New York City Mayor Eric Adams last week received an emergency stoppage filing for his latest plan to use law enforcement as the front-line response for detaining and involuntarily hospitalizing people perceived to be mentally ill.
The motion, filed on Dec. 8, and part of an ongoing federal class action suit, argues that the new order is illegal and discriminatory, and it includes an emergency request to immediately halt the new policy.
However, on Monday, Dec. 12, Manhattan Federal Judge Alan P. Crotty said the emergency stop order would not be issued.

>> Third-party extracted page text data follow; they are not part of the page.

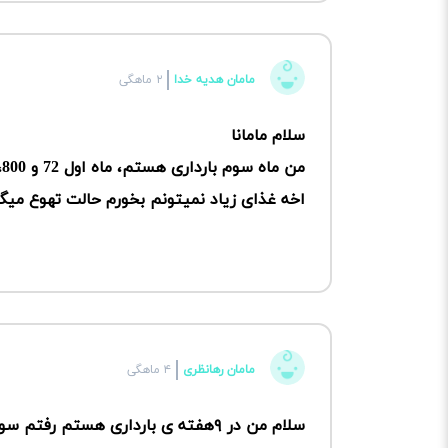
مامان هدیه خدا
۲ ماهگی
سلام مامانا
من ماه سوم بارداری هستم، ماه اول 72 و 800، الان 70 کیلو هستم، طبیعیه این کاهش وزن؟؟
اخه غذای زیاد نمیتونم بخورم حالت تهوع میگی
مامان رهانظری
۴ ماهگی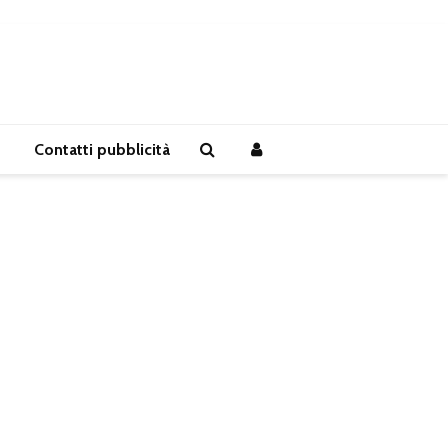
Contatti pubblicità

By Wednesday, Dec. 14, Crotty added that the process would be expedited in two ways: The plaintiffs are going to have an opportunity to argue to the court why they should be provided additional information soon and they'll also be given the opportunity to show the court how important it is for the court to order an end to the policy.
"Today, we are making a clear statement to our fellow New Yorkers that, by leading with compassion and care, we can do much more to help those among us in a severe mental health crisis, even when they are unable to, by no fault of their own, recognize their own needs,” Adams said during the announcement.
At its best, the new initiative could connect vulnerable, suffering New Yorkers to urgent, necessary care, some say. At its worst, others worry it could lead to violence and the criminalization of mental illness.
"The city’s position is that the plaintiffs lack legal standing to challenge the initiative because they have not suffered any injury from it. Furthermore, the initiative does not call for any deviation from existing law,” a spokesperson from the NYC Law Department said.
"It's taken a measure that has always been intended to be a last resort and using it as a first response," Matt Kudish, a plaintiff on the case and the CEO of the National Alliance on Mental Illness of New York City, said.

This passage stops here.